Groovy, man: 3AM save the world
Today's 3AM Girls column bizarrely is subtitled "VIP backstage at Live Earth", as if they've got themselves confused with the Sunday People's column. But even more puzzlingly, they've started writing like they're Ed Sullivan:
JOHNNY Borrell looked less than pleased when Razorlight's stage monitors failed in the middle of their set. He told the crowd: "Sorry, you can hear us but we can't hear ourselves."
Well we can assure you, Johnny, you were simply fab.
Well we can assure you, Johnny, you were simply fab.
Fab? Fab?
There's also a bizarre piece about Justin Timberlake:
OH Lordy! Whatever happened to Justin Timberlake's appearance on stage?
Our ill-informed rivals claimed that JT was going to appear on stage with Duran Duran. Sorry, but it was never going to happen.
Our ill-informed rivals claimed that JT was going to appear on stage with Duran Duran. Sorry, but it was never going to happen.

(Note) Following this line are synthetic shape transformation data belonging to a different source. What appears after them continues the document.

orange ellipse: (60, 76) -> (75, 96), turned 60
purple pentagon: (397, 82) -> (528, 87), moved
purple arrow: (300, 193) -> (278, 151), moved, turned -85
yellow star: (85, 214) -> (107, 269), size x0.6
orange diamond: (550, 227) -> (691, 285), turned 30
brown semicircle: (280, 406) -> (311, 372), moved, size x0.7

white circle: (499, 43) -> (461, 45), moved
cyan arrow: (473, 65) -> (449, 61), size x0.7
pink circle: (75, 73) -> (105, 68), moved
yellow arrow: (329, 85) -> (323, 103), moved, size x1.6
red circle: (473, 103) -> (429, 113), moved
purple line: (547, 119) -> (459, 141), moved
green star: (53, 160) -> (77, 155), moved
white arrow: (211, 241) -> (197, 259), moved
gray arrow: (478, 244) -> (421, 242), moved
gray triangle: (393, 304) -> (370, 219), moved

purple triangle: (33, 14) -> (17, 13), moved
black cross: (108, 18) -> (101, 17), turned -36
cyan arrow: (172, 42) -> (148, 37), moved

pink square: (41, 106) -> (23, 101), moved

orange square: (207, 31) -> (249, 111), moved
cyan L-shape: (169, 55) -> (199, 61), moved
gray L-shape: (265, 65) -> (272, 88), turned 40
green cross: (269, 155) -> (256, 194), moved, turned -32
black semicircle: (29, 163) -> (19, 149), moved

Well done, 3Amies, for, erm, reporting that something didn't happen in front of hundreds of millions people and trying to spin that as somehow proving that they're in the know.

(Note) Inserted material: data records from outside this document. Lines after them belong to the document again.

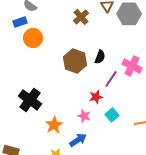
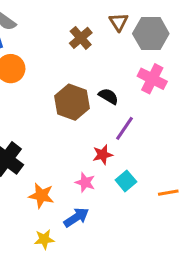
black semicircle: (100, 57) -> (108, 96), turned -80
pink cross: (132, 66) -> (152, 79), moved
orange star: (54, 125) -> (41, 196), turned -30

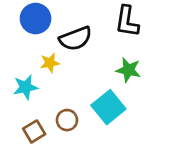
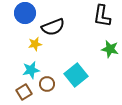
black L-shape: (127, 21) -> (102, 16), moved
green star: (128, 70) -> (110, 49), moved
cyan star: (26, 87) -> (31, 70), moved

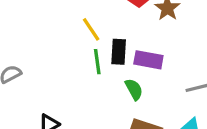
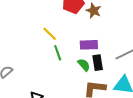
black rectangle: (119, 52) -> (98, 63), moved

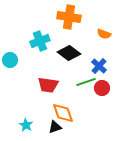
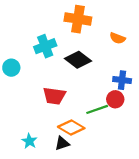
blue cross: (99, 66) -> (122, 80), moved, turned -35
green line: (86, 82) -> (97, 109), moved
orange diamond: (63, 113) -> (71, 128), turned -40

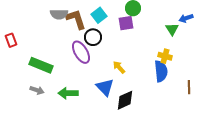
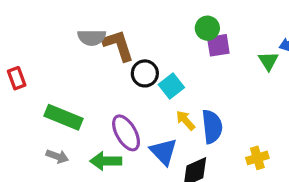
cyan square: (99, 15) -> (171, 86), moved
purple square: (126, 23) -> (218, 45), moved
purple ellipse: (81, 52) -> (126, 133), moved
yellow cross: (165, 56) -> (257, 158), moved, turned -32
blue semicircle: (161, 71) -> (212, 127), moved

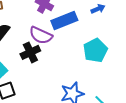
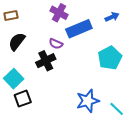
purple semicircle: (41, 35) -> (56, 44), size x0.6

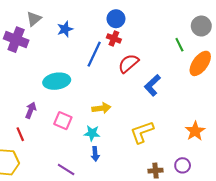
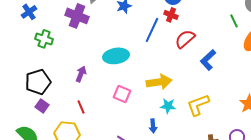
yellow arrow: (101, 108) -> (159, 82), size x1.4
purple arrow: (31, 110) -> (81, 74), moved
cyan star: (92, 133) -> (168, 106), moved

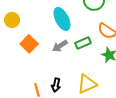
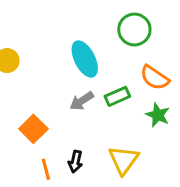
orange square: (29, 44) -> (33, 129), moved
yellow triangle: (87, 84) -> (124, 160), turned -30

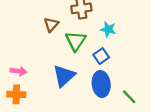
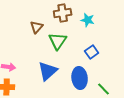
cyan star: (108, 29) -> (88, 20), moved
blue square: (101, 56) -> (92, 52), moved

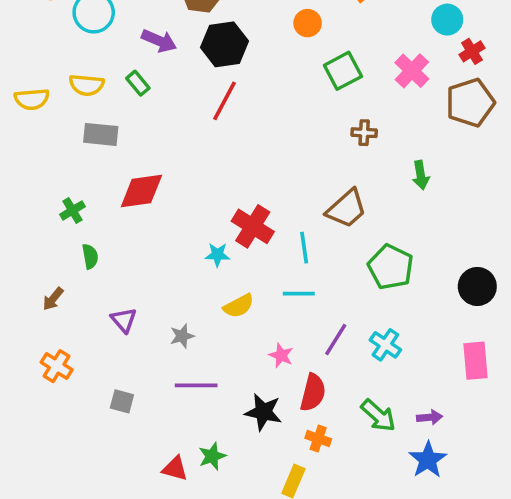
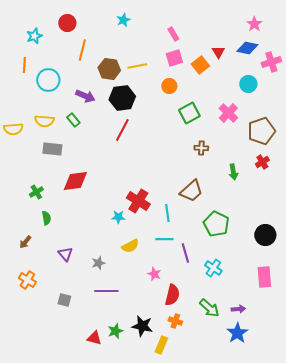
red cross: (472, 51) -> (262, 162), moved
purple line: (336, 340) -> (185, 253), moved, turned -48
black star: (263, 412) -> (142, 326), moved

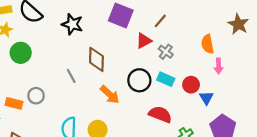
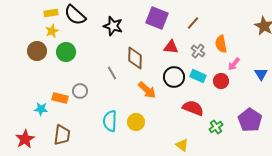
red triangle: (144, 41) -> (171, 47), moved, turned 35
orange semicircle: (208, 44) -> (221, 44), moved
pink arrow: (219, 66) -> (234, 64), moved, turned 40
blue triangle: (206, 98) -> (261, 74), moved

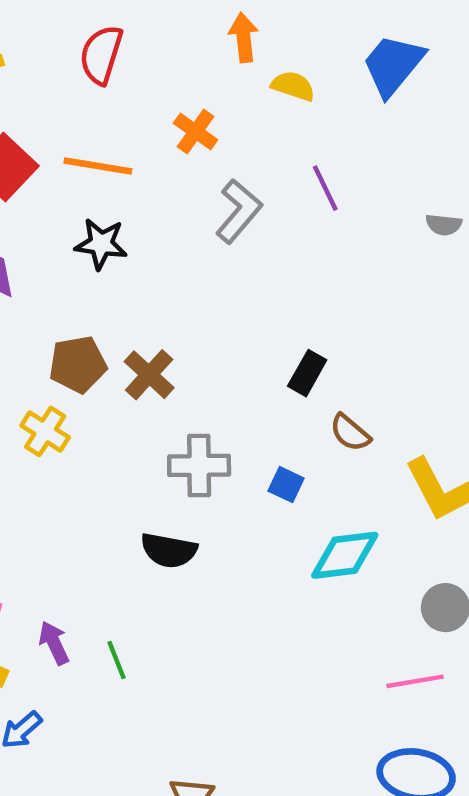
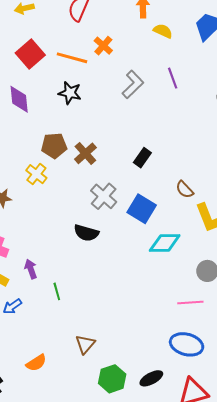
orange cross: (196, 132) -> (103, 46), moved
black rectangle: (307, 373) -> (142, 158), moved
brown semicircle: (350, 433) -> (185, 190), moved
gray cross: (199, 465) -> (104, 196), turned 36
blue square: (286, 485) -> (142, 209), size x1.8
green line: (117, 660) -> (57, 291), moved

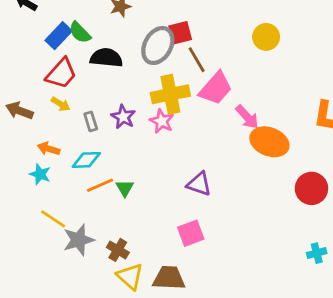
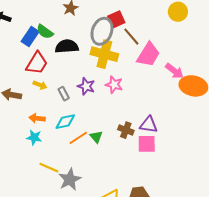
yellow cross: (170, 94) -> (104, 54), moved, turned 36
pink square: (191, 233) -> (147, 144), moved, turned 30
brown cross: (118, 250) -> (126, 130), moved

We can all do that: I can exclusively reveal there was never any chance that Phil Collins would bring Sonia on stage to do Somewhere Over The Rainbow. The possibility that a naked Anna Friel would dance to the sound of panpipes on the Wembley stage? That was never, ever going to happen.
Still, the 3AMies did do some useful poking about backstage:
PRIZE for the most exotic dressing room goes to the Red Hot Chili Peppers. It was like a boudoir with incense, drapes and Afghan rugs.
All, we're certain, carbon-offset. We bet.